Yani hoparlörle TikTok izleyen gencin davranışı, sadece “ayıp” değil, aynı zamanda tasarım tarafından zorlanmış bir davranış.
“Bluetooth Bey, Kablolu Efendi’yi kapı önüne koyarak mahalleyi yekten gürültü hanesine çevirmişti.
Evvelce herkes kendi kulağının içini döverdi;
şimdi cümle âlem birbirinin sinir sistemini imtihana çekiyor.”
Price’ın söylediği net:
“Bluetooth zorunluluğu beni daha da ‘engelli’ kılıyor; hem kalabalık daha gürültülü, hem de kendi kulaklığımı yönetmek başlı başına stres.”
3. Reklamlarla Kumlanmış Bir İnternet: Sinir Sistemine Zımpara
Price diyor ki:
“Fiziksel farklılıklarım gerçek; ama kapitalizm bunları kat kat ağırlaştırıyor.”
Mesela:
- İnternet her yerinde yanıp sönen reklamlarla kaplı:
banner’lar, pop-up’lar, videolar, autoplay saçmalıklar…
Bu görsel ve işitsel curcuna, zaten hassas olan sinir sistemini sürekli saldırı altında tutuyor. - Sokaklar billboard’larla, posta kutuları zincir restoran broşürleriyle dolu.
Yani şehir, “gözüne gözüne sokulan tüketim talimatları”yla kaplı.
Price diyor ki:
“İnternet kamusal bir hizmet gibi reklamsız olsaydı,
caddeler daha sade olsaydı,
ben daha az ‘engelli’ olurdum.”
Yani mesele şu:
Bünye aynı bünye;
ama etrafı sürekli bağıran, ışıldayan, dürten bir dünya.
“Sokağa çıktığımda, her dükkân camından bir çığırtkan atılıyor:
‘Al beni, giy beni, ye beni, borçlan benim için.’
Reklamlar, duvar yazılarının yerini almış;
mahalle, insan değil, marka konuşuyor.
Hal böyle olunca da, biraz alıngan sinir sistemi olan gariban,
gün sonunda mendebur kesiliyor.”
4. “Bu İnsan Ne İşe Yarar?” Sorusu ve İmal Edilen Engellilik
Yazının daha derin yerinde Price şunu söylüyor:
- Otistik olmak, ADHD’li olmak, hassas bir sinir sistemine sahip olmak; bunlar biyolojik, psikolojik gerçekler.

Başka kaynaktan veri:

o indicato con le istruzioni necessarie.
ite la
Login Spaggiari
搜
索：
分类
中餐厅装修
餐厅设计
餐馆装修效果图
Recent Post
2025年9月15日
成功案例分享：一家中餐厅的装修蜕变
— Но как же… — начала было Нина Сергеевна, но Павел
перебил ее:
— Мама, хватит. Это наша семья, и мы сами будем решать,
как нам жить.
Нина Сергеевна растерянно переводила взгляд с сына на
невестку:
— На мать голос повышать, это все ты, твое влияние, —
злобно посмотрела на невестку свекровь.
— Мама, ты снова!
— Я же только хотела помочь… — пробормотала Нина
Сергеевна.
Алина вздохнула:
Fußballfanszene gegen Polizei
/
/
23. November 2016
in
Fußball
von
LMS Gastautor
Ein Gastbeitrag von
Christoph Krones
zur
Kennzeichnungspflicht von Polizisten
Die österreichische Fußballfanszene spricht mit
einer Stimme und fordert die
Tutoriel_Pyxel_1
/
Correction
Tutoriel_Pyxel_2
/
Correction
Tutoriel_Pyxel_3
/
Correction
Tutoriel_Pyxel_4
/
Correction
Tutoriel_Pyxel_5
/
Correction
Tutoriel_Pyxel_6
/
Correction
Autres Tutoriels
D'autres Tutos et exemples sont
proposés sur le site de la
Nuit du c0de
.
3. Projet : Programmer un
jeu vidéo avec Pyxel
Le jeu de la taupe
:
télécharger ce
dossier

- Ama bunların “engellilik” sıfatını alması, tamamen sosyal ve ekonomik şartlarla ilgili.
Mesela:
- Dünyada güçlü, güvenilir toplu taşıma olsa;
- Komşundan çekiç isteyebilsen, telefon şarjını herkesle paylaşabilsen;
- Herkes tek tek her şeyi satın almak zorunda kalmasa;
ADHD’li biri anahtarını, şarj aletini, kartını kaybettiğinde işsiz kalmayacak, iflas etmeyecek, hayatı dağılmayacak. “Sakar, dağınık” diye damgalanmayacak. Daha az “engelli” sayılacak.
Şu cümle çok kritik:
“ADHD’li birinin biyolojik farklılığı, kapitalizm yüzünden ‘felaket’ kategorisine düşüyor.”
Yani:
Sistem, “bağımsız yaşayacaksın, her şeyi kendin satın alacaksın, sürekli üretken ve organize olacaksın” diye bastırdıkça;
en ufak farklılık bile “kusur” muamelesi görüyor.

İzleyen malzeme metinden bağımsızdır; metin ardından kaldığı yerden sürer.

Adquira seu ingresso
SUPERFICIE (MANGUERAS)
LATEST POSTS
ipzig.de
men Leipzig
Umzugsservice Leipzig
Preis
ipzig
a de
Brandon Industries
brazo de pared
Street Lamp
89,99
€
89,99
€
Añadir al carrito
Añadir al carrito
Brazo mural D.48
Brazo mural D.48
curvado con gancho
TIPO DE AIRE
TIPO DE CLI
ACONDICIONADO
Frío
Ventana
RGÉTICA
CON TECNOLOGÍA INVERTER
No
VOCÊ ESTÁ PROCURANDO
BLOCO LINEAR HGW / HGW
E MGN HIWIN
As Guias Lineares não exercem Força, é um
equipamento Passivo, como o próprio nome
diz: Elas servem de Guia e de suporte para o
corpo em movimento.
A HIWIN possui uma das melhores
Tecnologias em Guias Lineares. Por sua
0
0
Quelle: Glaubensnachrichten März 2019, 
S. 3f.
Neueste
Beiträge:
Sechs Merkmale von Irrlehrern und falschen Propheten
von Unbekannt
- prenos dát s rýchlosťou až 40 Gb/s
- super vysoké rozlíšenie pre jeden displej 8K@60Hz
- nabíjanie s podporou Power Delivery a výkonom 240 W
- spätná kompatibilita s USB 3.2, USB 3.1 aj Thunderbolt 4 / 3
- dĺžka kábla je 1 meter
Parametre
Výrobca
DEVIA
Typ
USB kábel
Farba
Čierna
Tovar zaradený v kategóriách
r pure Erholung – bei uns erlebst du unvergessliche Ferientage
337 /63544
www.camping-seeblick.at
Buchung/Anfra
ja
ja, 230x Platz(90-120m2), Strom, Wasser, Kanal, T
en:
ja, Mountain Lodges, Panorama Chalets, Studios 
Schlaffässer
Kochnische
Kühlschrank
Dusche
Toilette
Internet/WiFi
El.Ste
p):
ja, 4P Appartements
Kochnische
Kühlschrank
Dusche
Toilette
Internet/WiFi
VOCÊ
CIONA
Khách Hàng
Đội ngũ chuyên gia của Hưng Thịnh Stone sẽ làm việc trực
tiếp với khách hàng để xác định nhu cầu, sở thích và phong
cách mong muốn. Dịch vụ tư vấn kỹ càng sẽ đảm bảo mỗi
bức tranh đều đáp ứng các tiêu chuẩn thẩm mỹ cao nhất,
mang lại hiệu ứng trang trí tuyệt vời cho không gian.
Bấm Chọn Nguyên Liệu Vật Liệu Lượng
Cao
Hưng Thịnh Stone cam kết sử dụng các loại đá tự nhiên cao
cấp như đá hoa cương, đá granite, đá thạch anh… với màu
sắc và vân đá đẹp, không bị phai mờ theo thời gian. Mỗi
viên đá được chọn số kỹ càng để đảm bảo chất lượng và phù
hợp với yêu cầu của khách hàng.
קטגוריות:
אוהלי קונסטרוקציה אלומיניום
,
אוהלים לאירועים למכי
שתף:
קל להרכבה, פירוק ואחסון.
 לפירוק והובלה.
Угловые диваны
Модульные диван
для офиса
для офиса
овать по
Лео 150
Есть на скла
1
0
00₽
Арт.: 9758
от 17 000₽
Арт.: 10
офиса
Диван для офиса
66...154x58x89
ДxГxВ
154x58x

“Evvel zaman içinde, insanın biraz dalgın olması ‘eh, bu da böyle’ diye geçilirdi.
Şimdi dalgınlık, dosya kaybına; dosya kaybı işten atılmaya;
işten atılma da kredi borcuna bağlandığından,
dalgınlık artık karakter değil, ‘banka riski’ sayılıyor.”

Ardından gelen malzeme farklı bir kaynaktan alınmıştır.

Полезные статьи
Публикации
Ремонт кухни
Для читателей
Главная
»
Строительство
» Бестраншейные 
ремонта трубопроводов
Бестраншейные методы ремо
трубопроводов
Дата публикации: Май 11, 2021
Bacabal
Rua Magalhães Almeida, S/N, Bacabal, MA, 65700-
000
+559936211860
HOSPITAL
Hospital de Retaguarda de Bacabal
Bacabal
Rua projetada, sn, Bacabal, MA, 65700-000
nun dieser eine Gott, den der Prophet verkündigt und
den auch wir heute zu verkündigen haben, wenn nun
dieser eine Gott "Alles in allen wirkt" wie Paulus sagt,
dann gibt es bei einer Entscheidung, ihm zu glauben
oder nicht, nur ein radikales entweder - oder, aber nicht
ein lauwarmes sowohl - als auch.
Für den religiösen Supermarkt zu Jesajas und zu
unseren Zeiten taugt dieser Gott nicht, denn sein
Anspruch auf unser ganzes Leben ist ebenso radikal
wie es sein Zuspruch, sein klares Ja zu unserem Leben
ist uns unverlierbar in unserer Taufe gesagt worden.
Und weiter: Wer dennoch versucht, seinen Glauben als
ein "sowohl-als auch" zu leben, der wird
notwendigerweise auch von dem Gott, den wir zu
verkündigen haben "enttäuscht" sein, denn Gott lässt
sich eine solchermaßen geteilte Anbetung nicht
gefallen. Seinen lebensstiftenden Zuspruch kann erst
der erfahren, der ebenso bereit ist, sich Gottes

5. “Ben Tornavida Değilim, Eğri Büğrü Bir Taşım”
Price, yazısını çok güzel bir metaforla bitiriyor:
Kendisini “işe yaramayan” bir parça değil,
“Erozyonla şekillenmiş, eğri büğrü, belli bir amaca hizmet etmeyen ama varlığı başlı başına anlamlı bir taş”a benzetiyor.
Ve diyor ki:
“Ben bir işe yaramak için var değilim.
Ben sadece varım.
Bütün canlılar gibi.”
Kapitalizm ise her insana bakıp şunu soruyor:
“Ne işe yarıyor?
Kaç birim üretir?
Kaç saat dayanır?
Kaç para kazandırır?”
Bu soruya “hiçbir işe yaramıyorum, sadece yaşıyorum” dersen;
sistem seni önce tuhaf, sonra tehlikeli, en son da “yük” ilan ediyor.
Hüseyin Rahmi bunu şöyle tamamlardı:
“İnsanı, ‘kaç lira getirir’ hesabıyla tartan devrin terazisinde,
eğri büğrü taşın, heykeltıraşlık kıymeti kalmaz elbet.
Lâkin suç taşta değil, terazidedir.”
6. Sonuç: Engellilik Bedenimizde mi, Yoksa Dünyanın Tasarımında mı?
Devon Price, “engelliliğim imal ediliyor” derken şunu anlatıyor:
- Evet, farklılıklarım var.
- Evet, bazı şeyleri yapamıyorum, bazı ortamlara tahammül edemiyorum.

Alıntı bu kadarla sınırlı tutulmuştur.